Tuesday, February 21, 2012

Second class citizens

 

This is one of those show-stoppers that people drag out in discussions, a phrase that wins the day merely by being spoken. Like "separate but equal".  Or in a pinch, "Jim Crow."

As a matter of fact, I am in favor of different classes of citizens. The mania for levelling everyone is, well, a mania. One of the great weaknesses of the Enlightenment was that its devotion to reason turned out to be vulnerable to huge levels of abstraction. I more and more regret Jefferson's "all men are created equal." He might have said more defensibly, if far less elegantly, "all men are created with equal right to life, liberty and property, and the pursuit of happiness." But, brilliant Founding Father though he was, he was a Francophile and given to moods of rhetorical excess.

Our Constitution still enshrines second-class citizenship, actually mandates it. When some people wanted Austrian-born Arnold Schwarzenegger to run for President, calls were made, of course, to erase the discriminatory clause which, barely concealing its xenophobia,  limits this office to natural-born citizens. In our age of global blah-blah, how can this antique requirement, blah blah, which insults our immigrant fellow-citizens and new arrivals, blah-blah, depriving us, blah-blah.

Our nation's capital has long been deprived of a full voice in Congress. And is it an accident that Washington "Chocolate City" DC is more than half Black...I mean African-American? To say nothing of all the mostly People of Color felons deprived of the vote for life.


And then there is a group of folks, not negligible especially here in the People's Republik of Laputa By The Bay, who find the restriction of voting rights to citizens to be "discriminatory". (You can smell the racism.) Do you remember the calls for a "global voice" in the selection of the US Prez during ourlast elections, on the grounds that since we have so much influence, it's only fair to let the "world community" which holds us in so much contempt take part...and possibly correct our bad choices.
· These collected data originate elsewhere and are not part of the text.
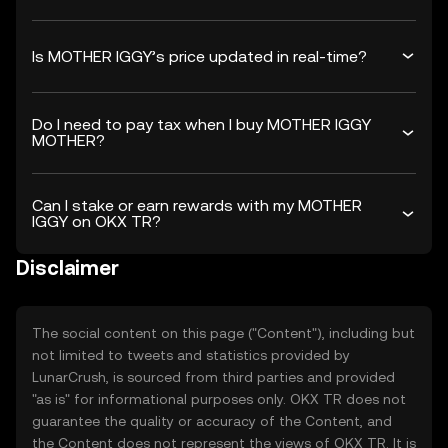
Is MOTHER IGGY’s price updated in real-time?
Do I need to pay tax when I buy MOTHER IGGY
MOTHER?
Can I stake or earn rewards with my MOTHER
IGGY on OKX TR?
Disclaimer
The social content on this page ("Content"), including but
not limited to tweets and statistics provided by
LunarCrush, is sourced from third parties and provided
"as is" for informational purposes only. OKX TR does not
guarantee the quality or accuracy of the Content, and
the Content does not represent the views of OKX TR. It is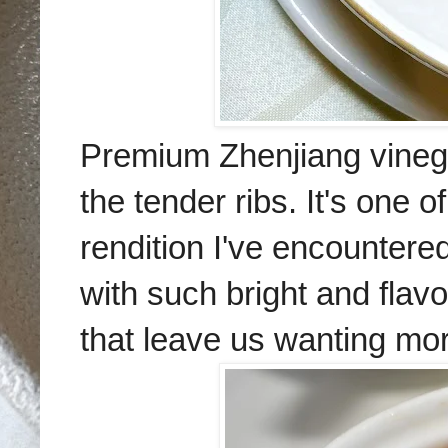
Premium Zhenjiang vinega
the tender ribs. It's one 
rendition I've encountere
with such bright and flav
that leave us wanting mo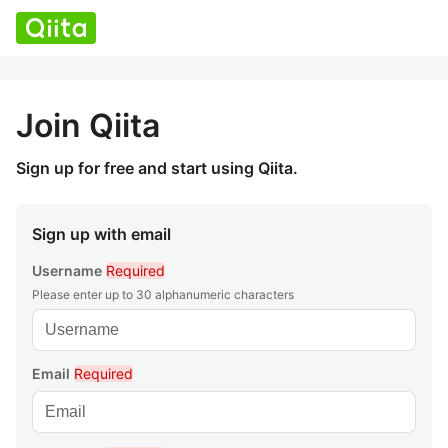
Join Qiita
Sign up for free and start using Qiita.
Sign up with email
Username
Required
Please enter up to 30 alphanumeric characters
Email
Required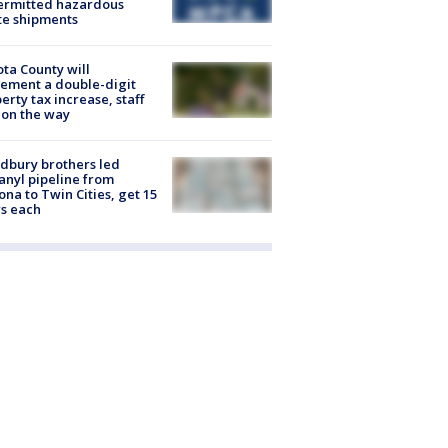
ermitted hazardous
te shipments
ta County will
ement a double-digit
erty tax increase, staff
 on the way
dbury brothers led
anyl pipeline from
ona to Twin Cities, get 15
s each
There's also the rank ageism. According to the Constitution, you have to be 35 to be President, 30 to be a Senator (and a citizen for at least 9 years) and 25 to be a Congressman. Sheer unconcealed arbitrary hatred for youth: ephebophobia, even pediaphobia. And people under 18 are cruelly restricted from voting across the board...an insult to our young people and our children, who, after all, are our future. And in many cases, innocence and hope still intact, they can see more clearly than so-called adults.

And I really wonder why folks get all bent out of shape about the Electoral College but hardly raise a whisper about the grotesque inequality of the bi-cameral Legislature. The House of Representatives is pretty representative, with seats apportioned by population. But then all that fake people-power gets erased by the ridiculous notion that each State gets 2 Senators, regardless of size. The practically empty state of Wyoming's 570,000 (86% White) citizens get an equal voice with (oh so diverse) California's 30 million --50+ times larger!--, or Texas' 27 million or New York's almost 20 million, etc. That system really renders massive numbers of Americans --racial and ethnic minorities especially--second-class, their voices diluted beyond recognition just to please some misguided 18th century obsession with "States".

So many second-class citizens.



I wish there were a lot more.

2 comments:

Anonymous said...

1. Maybe Jefferson should have said, "All men are created equal, and then use their unalienable freedoms to go equally wrong somehow."

2. The 1% aren't in this world to live up to the expectations of the 99%. And the 99% aren't in this world to live up to the expectations of the 1%. But if the 1% and the 99% could find each other it would be beautiful.

3. "A regime divided against itself cannot stand? That's the whole point! Weak politics, baby, weak politics! So don't rock the democratic Leviathan with accusations of white maelstrom privilege all over the place." Baron Montesquieu

P.S. "I never metanarrative I didn't like." Will Rogers Lyotard

Anonymous said...

»Whales and dolphins 'should have legal rights'
The Guardian - ‎Feb 20, 2012‎
Campaigners who believe that dolphins and whales should be granted rights on account of their intelligence are to push for the animals to be protected under international law. ...«

Call me Ishmael if you want, but my sense is that the whale and dolphin community is the proper global voice that the American judiciary should recognize as constitutionally entitled to control nominations for the American presidency.